WHAT THE TASK REQUIRES: How many lines of the listing below contain the word "Embassy"? Reply with that number alone.

THE RECORDS:
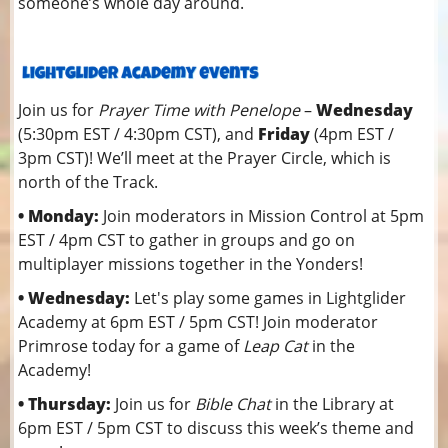
someone’s whole day around.
Join us for
Prayer Time with Penelope
–
Wednesday
(5:30pm EST / 4:30pm CST), and
Friday
(4pm EST /
3pm CST)! We’ll meet at the Prayer Circle, which is
north of the Track.
• Monday:
Join moderators in Mission Control at 5pm
EST / 4pm CST to gather in groups and go on
multiplayer missions together in the Yonders!
• Wednesday:
Let's play some games in Lightglider
Academy at 6pm EST / 5pm CST! Join moderator
Primrose today for a game of
Leap Cat
in the
Academy!
• Thursday:
Join us for
Bible Chat
in the Library at
6pm EST / 5pm CST to discuss this week’s theme and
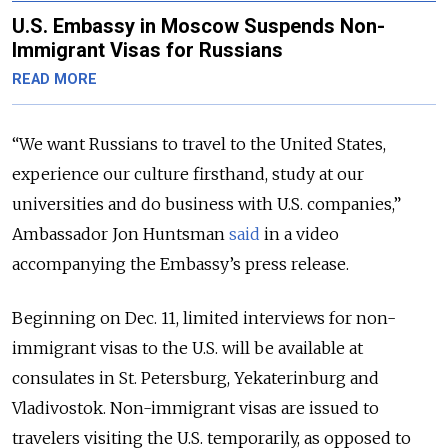
U.S. Embassy in Moscow Suspends Non-
Immigrant Visas for Russians
READ MORE
“We want Russians to travel to the United States,
experience our culture firsthand, study at our
universities and do business with U.S. companies,”
Ambassador Jon Huntsman
said
in a video
accompanying the Embassy’s press release.
Beginning on Dec. 11, limited interviews for non-
immigrant visas to the U.S. will be available at
consulates in St. Petersburg, Yekaterinburg and
Vladivostok. Non-immigrant visas are issued to
travelers visiting the U.S. temporarily, as opposed to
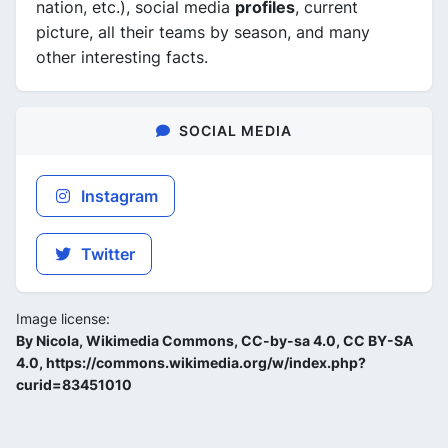
nation, etc.), social media
profiles
, current
picture, all their teams by season, and many
other interesting facts.
SOCIAL MEDIA
Instagram
Twitter
Image license:
By Nicola, Wikimedia Commons, CC-by-sa 4.0, CC BY-SA
4.0, https://commons.wikimedia.org/w/index.php?
curid=83451010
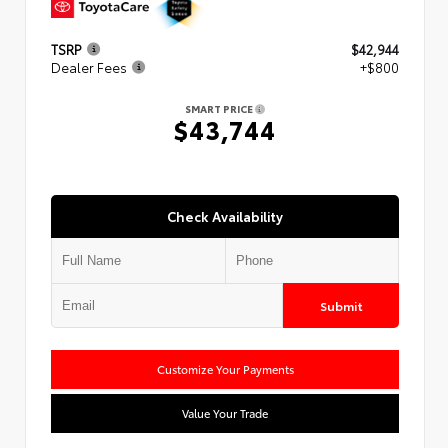
TSRP
$42,944
Dealer Fees
+$800
SMART PRICE
$43,744
Check Availability
Submit
Customize Your Payments
Value Your Trade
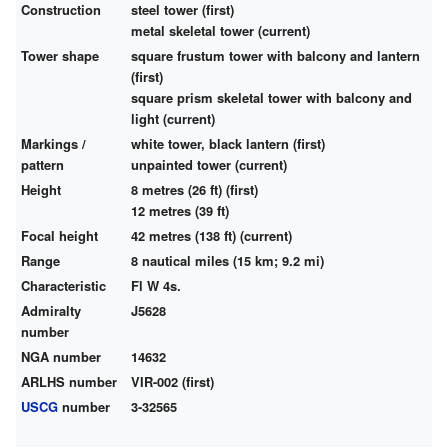
Construction
steel tower (first)
metal skeletal tower (current)
Tower shape
square frustum tower with balcony and lantern
(first)
square prism skeletal tower with balcony and
light (current)
Markings /
white tower, black lantern (first)
pattern
unpainted tower (current)
Height
8 metres (26 ft) (first)
12 metres (39 ft)
Focal height
42 metres (138 ft) (current)
Range
8 nautical miles (15 km; 9.2 mi)
Characteristic
Fl W 4s.
Admiralty
J5628
number
NGA number
14632
ARLHS number
VIR-002 (first)
USCG
number
3-32565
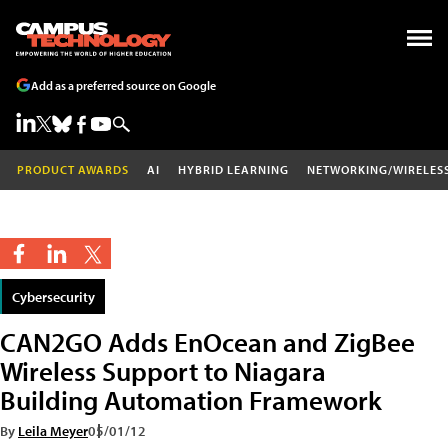
Add as a preferred source on Google
PRODUCT AWARDS
AI
HYBRID LEARNING
NETWORKING/WIRELES
Cybersecurity
CAN2GO Adds EnOcean and ZigBee
Wireless Support to Niagara
Building Automation Framework
By
Leila Meyer
05/01/12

SOLUTION: 2